** Opening Data shown block **

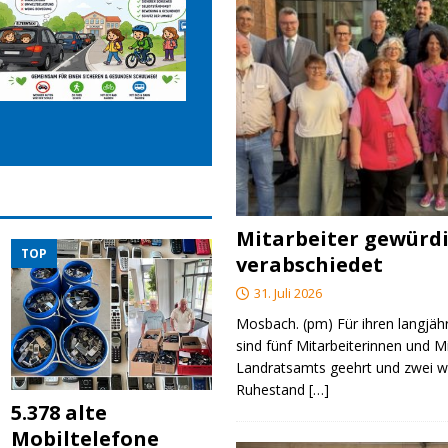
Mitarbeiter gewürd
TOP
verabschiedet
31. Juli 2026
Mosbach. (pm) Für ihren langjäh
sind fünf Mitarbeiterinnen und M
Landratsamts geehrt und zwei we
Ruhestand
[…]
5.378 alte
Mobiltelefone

** Closing Data shown block **
** Opening Data shown block **

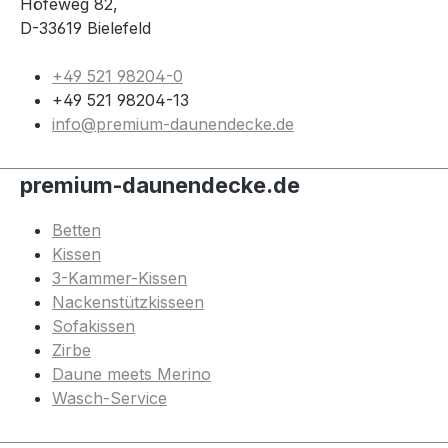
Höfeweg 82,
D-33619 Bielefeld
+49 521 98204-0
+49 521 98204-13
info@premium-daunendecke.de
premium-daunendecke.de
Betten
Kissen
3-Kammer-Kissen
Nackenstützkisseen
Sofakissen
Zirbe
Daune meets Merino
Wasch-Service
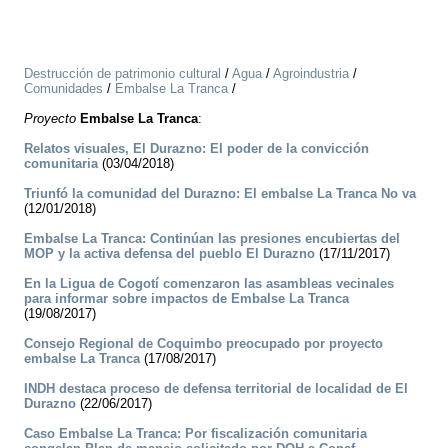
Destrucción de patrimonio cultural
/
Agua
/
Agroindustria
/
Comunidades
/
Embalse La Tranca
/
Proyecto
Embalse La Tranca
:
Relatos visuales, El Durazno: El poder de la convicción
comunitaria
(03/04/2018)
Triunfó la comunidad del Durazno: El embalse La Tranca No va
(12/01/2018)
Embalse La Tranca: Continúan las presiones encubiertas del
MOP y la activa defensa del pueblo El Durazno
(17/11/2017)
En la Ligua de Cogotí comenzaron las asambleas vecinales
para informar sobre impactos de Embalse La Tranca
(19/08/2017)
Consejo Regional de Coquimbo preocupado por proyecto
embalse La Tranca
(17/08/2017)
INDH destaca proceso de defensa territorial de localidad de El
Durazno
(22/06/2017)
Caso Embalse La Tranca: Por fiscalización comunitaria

** Closing Data shown block **

### Your goal
Exact copy, pictures excluded: every line above from the one containing "D-33619 Bielefeld" to the one containing "Caso Embalse La", inclusive, and nothing more.

### Expected answer
D-33619 Bielefeld
+49 521 98204-0
+49 521 98204-13
info@premium-daunendecke.de
premium-daunendecke.de
Betten
Kissen
3-Kammer-Kissen
Nackenstützkisseen
Sofakissen
Zirbe
Daune meets Merino
Wasch-Service
Destrucción de patrimonio cultural
/
Agua
/
Agroindustria
/
Comunidades
/
Embalse La Tranca
/
Proyecto
Embalse La Tranca
:
Relatos visuales, El Durazno: El poder de la convicción
comunitaria
(03/04/2018)
Triunfó la comunidad del Durazno: El embalse La Tranca No va
(12/01/2018)
Embalse La Tranca: Continúan las presiones encubiertas del
MOP y la activa defensa del pueblo El Durazno
(17/11/2017)
En la Ligua de Cogotí comenzaron las asambleas vecinales
para informar sobre impactos de Embalse La Tranca
(19/08/2017)
Consejo Regional de Coquimbo preocupado por proyecto
embalse La Tranca
(17/08/2017)
INDH destaca proceso de defensa territorial de localidad de El
Durazno
(22/06/2017)
Caso Embalse La Tranca: Por fiscalización comunitaria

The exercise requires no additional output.